US pension risk transfer (PRT) activity accelerated sharply in late 2025, driven by a surge in single-premium annuity transactions as plan sponsors sought to manage volatility and reduce long-term liabilities.
According to LIMRA’s US Group Annuity Risk Transfer Sales Survey, new premium for single-premium PRT products - covering both buy-out and buy-in contracts - rose 132% year over year to $28 billion in the fourth quarter. The growth was fueled largely by increased adoption of buy-in structures, which reached a record $12.7 billion for the quarter, while buy-out sales totaled $15.3 billion, up 32% from the same period in 2024.
Despite the rise in premium volumes, the number of buy-out contracts declined slightly to 252 in the fourth quarter, down 1% year over year. In contrast, buy-in contracts increased significantly to seven deals, representing a 600% jump from the prior year, highlighting growing interest in alternative de-risking strategies.

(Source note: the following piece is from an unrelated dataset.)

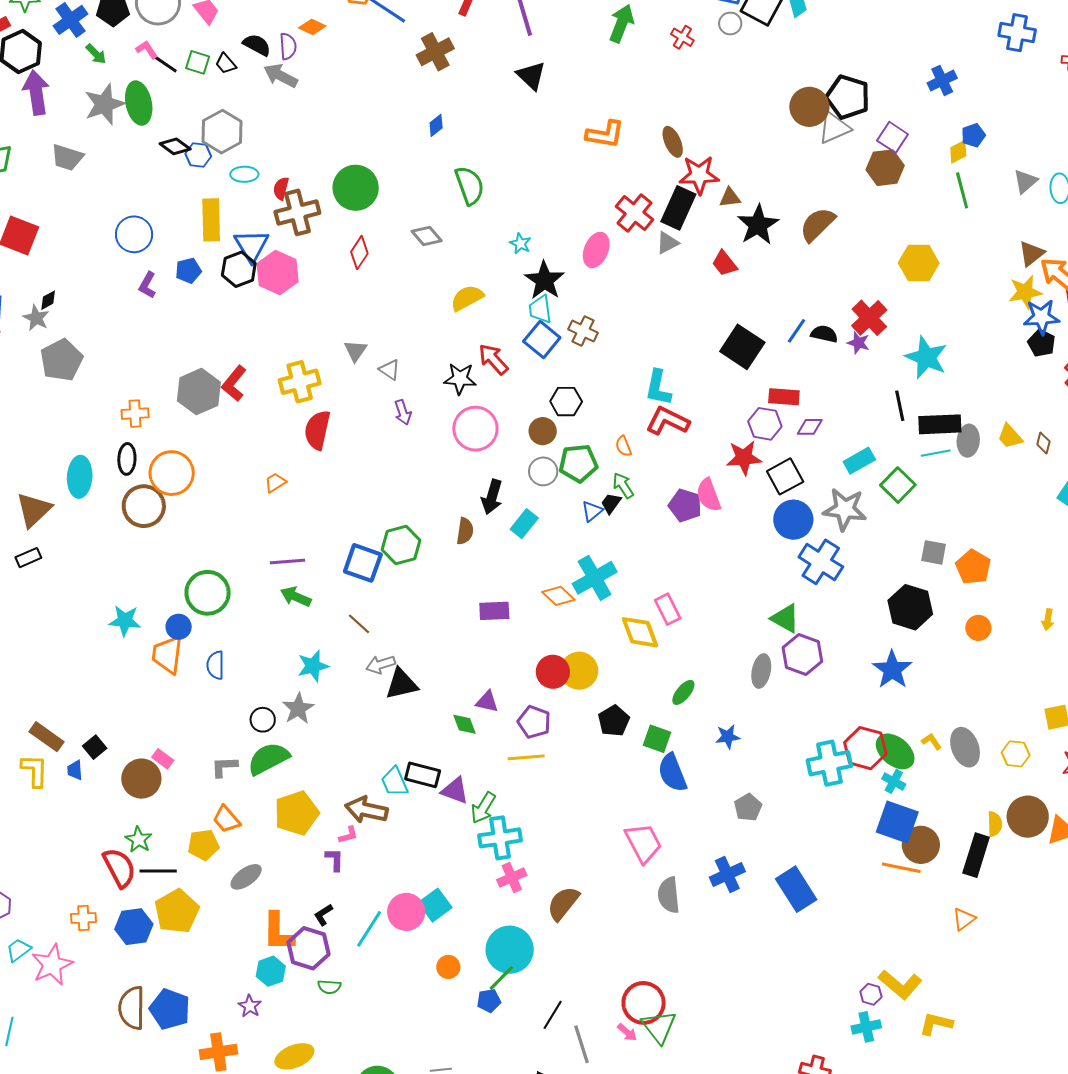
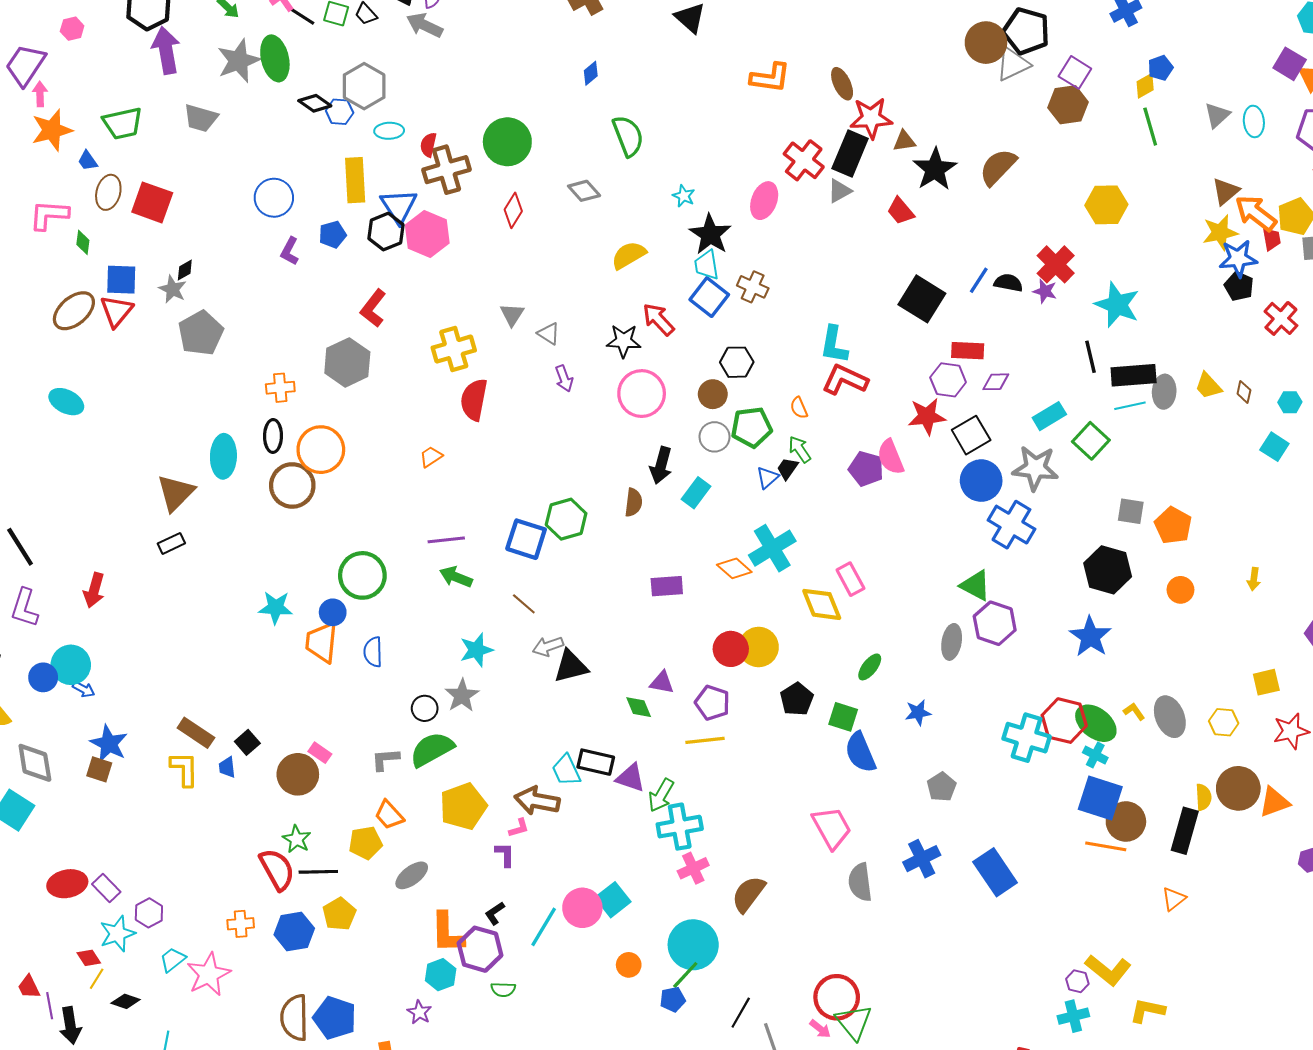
red L-shape: (234, 383) -> (373, 308), moved
cyan cross: (829, 763) -> (1027, 738), turned 30
yellow pentagon: (177, 911) -> (339, 914), size x0.7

LIMRA noted that buy-ins played an increasingly prominent role as plan sponsors navigated economic uncertainty and balance sheet pressures. Unlike buy-outs, buy-ins allow employers to transfer asset and longevity risk to insurers while retaining plan administration and keeping liabilities on their balance sheets, offering greater flexibility during transitional phases of pension risk management.
For the full year, buy-out sales totaled $31.3 billion, down 35% compared with 2024, with 683 contracts completed. Meanwhile, buy-in premium surged 372% to $17.5 billion, with 17 contracts recorded, marking a 70% increase in deal count. In total, more than 740,000 defined benefit plan participants were covered by PRT transactions in 2025.
Asset growth in the segment also remained strong. Buy-out assets reached $326 billion, up 10% year over year, while buy-in assets climbed 120% to $16.1 billion. Combined, total single-premium PRT assets rose 13% to $342.1 billion.
LIMRA said the data points to a maturing PRT market, with increased participation from smaller and mid-sized plan sponsors. Nearly two-thirds, or 63%, of 2025 transactions involved contracts under $1 billion, reflecting broader adoption across a wider range of employers.
The results underscore continued demand for pension de-risking solutions as organizations look to manage financial exposure, stabilize funding positions, and transfer long-term obligations to insurers in an evolving economic environment.